▸ **MATERIAL SUPPLIED**

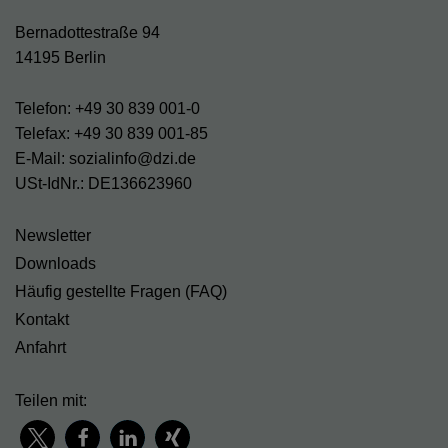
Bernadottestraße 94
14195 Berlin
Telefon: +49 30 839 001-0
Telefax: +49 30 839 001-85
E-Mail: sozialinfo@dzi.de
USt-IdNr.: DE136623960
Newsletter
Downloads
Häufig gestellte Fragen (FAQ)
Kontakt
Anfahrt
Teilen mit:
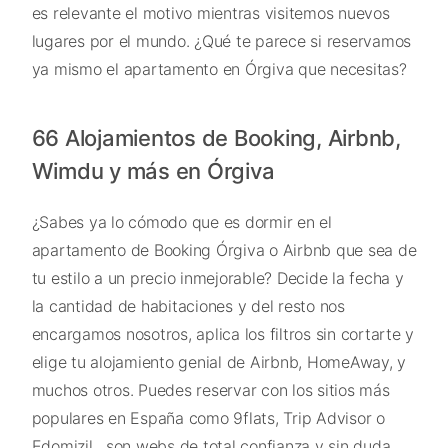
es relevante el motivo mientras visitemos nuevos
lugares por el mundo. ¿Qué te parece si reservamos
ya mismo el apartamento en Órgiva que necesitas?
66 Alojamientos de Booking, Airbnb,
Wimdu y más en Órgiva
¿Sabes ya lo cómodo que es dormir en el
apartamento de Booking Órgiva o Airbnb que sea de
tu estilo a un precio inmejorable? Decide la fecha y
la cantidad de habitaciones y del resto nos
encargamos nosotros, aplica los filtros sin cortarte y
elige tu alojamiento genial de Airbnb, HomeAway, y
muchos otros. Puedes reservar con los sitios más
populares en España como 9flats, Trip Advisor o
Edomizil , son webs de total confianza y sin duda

▸ **ABOUT THIS TASK**
Copy everything in the listing above exactly except the pictures.

▸ **EXERCISE ANSWER**
Bernadottestraße 94
14195 Berlin
Telefon: +49 30 839 001-0
Telefax: +49 30 839 001-85
E-Mail: sozialinfo@dzi.de
USt-IdNr.: DE136623960
Newsletter
Downloads
Häufig gestellte Fragen (FAQ)
Kontakt
Anfahrt
Teilen mit:
es relevante el motivo mientras visitemos nuevos
lugares por el mundo. ¿Qué te parece si reservamos
ya mismo el apartamento en Órgiva que necesitas?
66 Alojamientos de Booking, Airbnb,
Wimdu y más en Órgiva
¿Sabes ya lo cómodo que es dormir en el
apartamento de Booking Órgiva o Airbnb que sea de
tu estilo a un precio inmejorable? Decide la fecha y
la cantidad de habitaciones y del resto nos
encargamos nosotros, aplica los filtros sin cortarte y
elige tu alojamiento genial de Airbnb, HomeAway, y
muchos otros. Puedes reservar con los sitios más
populares en España como 9flats, Trip Advisor o
Edomizil , son webs de total confianza y sin duda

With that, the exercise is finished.